2nd order Boundary Value Problem numerical solution (vectors), trying to understand the algorithm

Question

I have a 2nd order BVP:

x''=-Q*x/r 
y''=-Q*y/r 
z''=-Q*z/r 
x(t0)=x0
y(t0)=y0 
z(t0)=z0
x(t1)=x0
y(t1)=y0
z(t1)=z0
r=x^2+y^2+z^2
Q-constant

Need to find x'(t0),y'(t0) and z'(t0)

For solution, I'm choosing the values x'(t0),y'(t0) and z'(t0), and calculate the values for t1. I don't know, how to "calibrate" this values, in case if calculated x(t1),y(t1),z(t1) are wrong.

I know how to implement Runge-Kutta, and read a lot about Shooting method, however I don't know how to change the x',y',z' (3 variables) each time to get the final result.

UPDATE

I use the Shooting method as follows:
y''-P(t)y=F(t) - the form of BVP
y(n+1)=C(n+1)*y(n+2)+D(n+1) 
C(n+1)=1/(2+P(n+1)*h^2-C(n))
D(n+1)=C(n+1)*(D(n)-F(n+1)*h^2)

The problem is, I don't know what are P and F in my case

Answer 1

This is all a lot easier if you generalize a bunch. Given a second order BVP:

$$y''=f(t,y,y') \\ y(a)=y_a \\ y(b)=y_b$$

where $f$ is a given function and $y_a,y_b$ are given vectors. The idea is that you know how to solve the IVP:

$$y''=f(t,y,y') \\ y(a)=y_a \\ y'(a)=y'_a.$$

Therefore, given a value of $y'_a$, you can simulate the IVP (using whatever IVP method you like) and obtain $y(b)$. Let's use $F$ to refer to the mapping $y'_a \mapsto y(b)$; then you just want to solve the equation $F(x)=y_b$ for the vector $x$, which is just a nonlinear system of equations. There are lots of methods out there for nonlinear systems. The only catch here is that the evaluation of $F$ must be treated as a "black box": there is no hope of having an explicit Jacobian of $F$ for general $f$. Still, such methods exist.
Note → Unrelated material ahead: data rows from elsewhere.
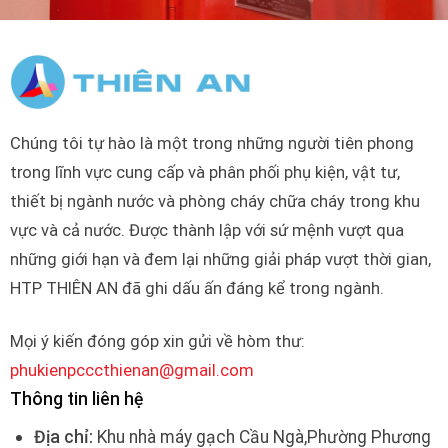
Chúng tôi tự hào là một trong những người tiên phong
trong lĩnh vực cung cấp và phân phối phụ kiện, vật tư,
thiết bị ngành nước và phòng cháy chữa cháy trong khu
vực và cả nước. Được thành lập với sứ mệnh vượt qua
những giới hạn và đem lại những giải pháp vượt thời gian,
HTP THIÊN AN đã ghi dấu ấn đáng kể trong ngành.
Mọi ý kiến đóng góp xin gửi về hòm thư:
phukienpcccthienan@gmail.com
Thông tin liên hệ
Địa chỉ:
Khu nhà máy gạch Cầu Ngà,Phường Phương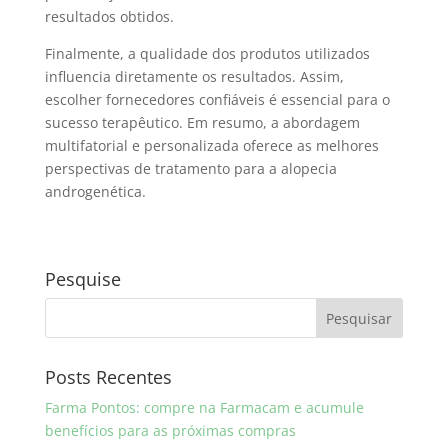
resultados obtidos.
Finalmente, a qualidade dos produtos utilizados
influencia diretamente os resultados. Assim,
escolher fornecedores confiáveis é essencial para o
sucesso terapêutico. Em resumo, a abordagem
multifatorial e personalizada oferece as melhores
perspectivas de tratamento para a alopecia
androgenética.
Pesquise
Posts Recentes
Farma Pontos: compre na Farmacam e acumule
benefícios para as próximas compras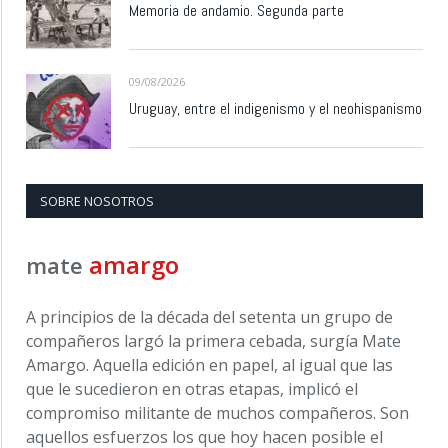
Memoria de andamio. Segunda parte
09/08/2026
Uruguay, entre el indigenismo y el neohispanismo
SOBRE NOSOTROS
amargo
mate
A principios de la década del setenta un grupo de
compañeros largó la primera cebada, surgía Mate
Amargo. Aquella edición en papel, al igual que las
que le sucedieron en otras etapas, implicó el
compromiso militante de muchos compañeros. Son
aquellos esfuerzos los que hoy hacen posible el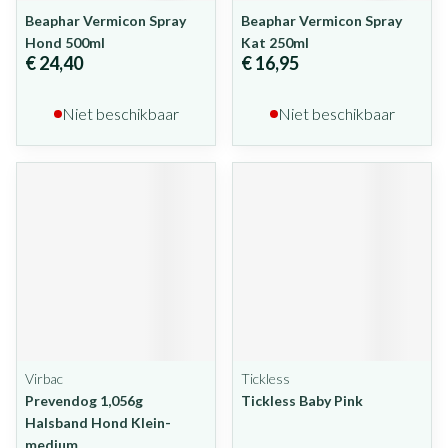
Beaphar Vermicon Spray
Beaphar Vermicon Spray
Hond 500ml
Kat 250ml
€ 24,40
€ 16,95
Niet beschikbaar
Niet beschikbaar
Virbac
Tickless
Prevendog 1,056g
Tickless Baby Pink
Halsband Hond Klein-
medium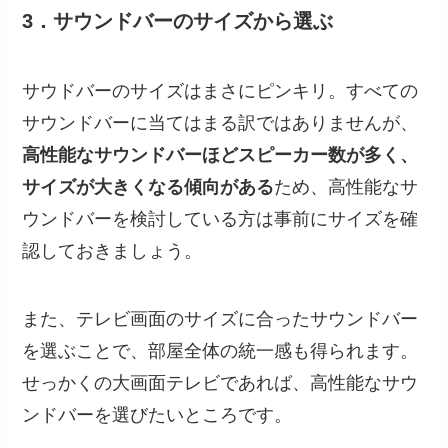
3．サウンドバーのサイズから選ぶ
サウドバーのサイズはまさにピンキリ。すべての
サウンドバーに当てはまる訳ではありませんが、
高性能なサウンドバーほどスピーカー数が多く、
サイズが大きくなる傾向がある
ため、高性能なサ
ウンドバーを検討している方は事前にサイズを確
認しておきましょう。
また、テレビ画面のサイズに合ったサウンドバー
を選ぶことで、部屋全体の統一感も得られます。
せっかくの大画面テレビであれば、高性能なサウ
ンドバーを選びたいところです。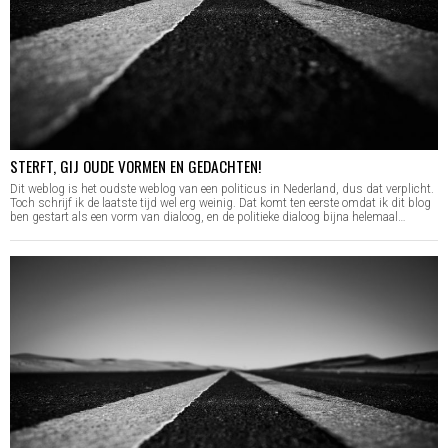
STERFT, GIJ OUDE VORMEN EN GEDACHTEN!
Dit weblog is het oudste weblog van een politicus in Nederland, dus dat verplicht.
Toch schrijf ik de laatste tijd wel erg weinig. Dat komt ten eerste omdat ik dit blog
ben gestart als een vorm van dialoog, en de politieke dialoog bijna helemaal…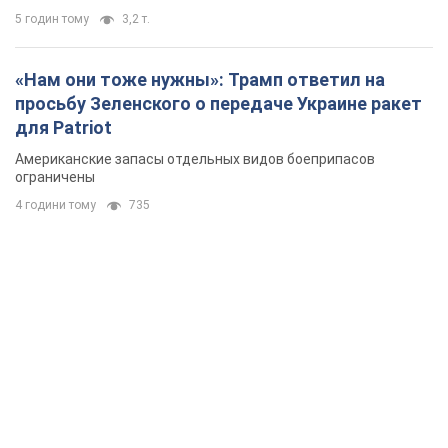
5 годин тому
3,2 т.
«Нам они тоже нужны»: Трамп ответил на
просьбу Зеленского о передаче Украине ракет
для Patriot
Американские запасы отдельных видов боеприпасов
ограничены
4 години тому
735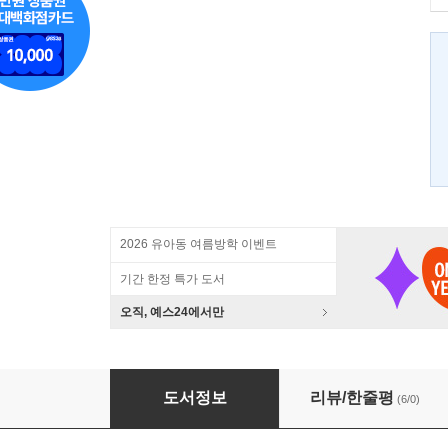
2026 유아동 여름방학 이벤트
기간 한정 특가 도서
오직, 예스24에서만
그녀의 아지트, 베란다 VERANDA
도서정보
리뷰/한줄평
(6/0)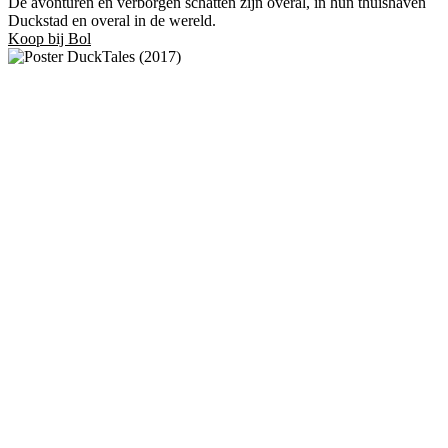
De avonturen en verborgen schatten zijn overal, in hun thuishaven
Duckstad en overal in de wereld.
Koop bij Bol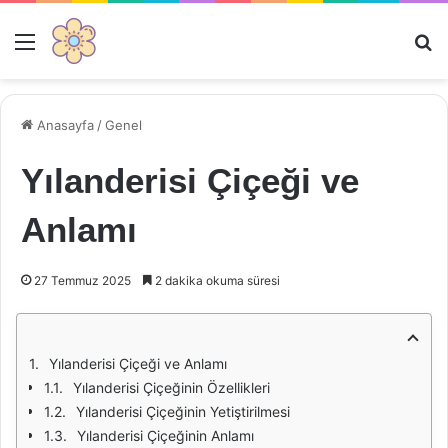
Menü
Ar
Anasayfa
/
Genel
Yılanderisi Çiçeği ve
Anlamı
27 Temmuz 2025
2 dakika okuma süresi
Yılanderisi Çiçeği ve Anlamı
Yılanderisi Çiçeğinin Özellikleri
Yılanderisi Çiçeğinin Yetiştirilmesi
Yılanderisi Çiçeğinin Anlamı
This is called the shooting method and it is the simplest method for ODE BVPs. There are faster and more robust methods out there employing different techniques like collocation methods and such.

Answer 2

This is a boundary value problem. No need to supply derivative numbers as initial values. The number of boundary conditions is adequate and correct. Works in all ODE solvers directly. It has a classical closed form solution.

In numerical shoot through, employing sliders for tuning each assumed initial derivative is helpful.

Answer 3

In the ODE system $y''=f(\|y\|)y$ the first derivative $U=\frac{∂y}{∂y'_a}$ satisfies the differential equation $$ U''=f(\|y\|)U+\frac{f'(\|y\|)}{\|y\|^2}yy^TU $$ with $U(a)=0$, $U'(a)=I$. Solving the augmented \begin{align} y''&=f(\|y\|)y,&&y(a)=y_a,\, y'(a)=x\\ U''&=f(\|y\|)U+\frac{f'(\|y\|)}{\|y\|^2}yy^TU,&&U(a)=0,\, U'(a)=I \end{align} system with an ODE -IVP solver will the not only provide the approximation $F(x)=y(b)$, but also the to the same order approximated Jacobian $F'(x)=U(b)$. Then you can apply Newton's method or any more global method based on first order informations.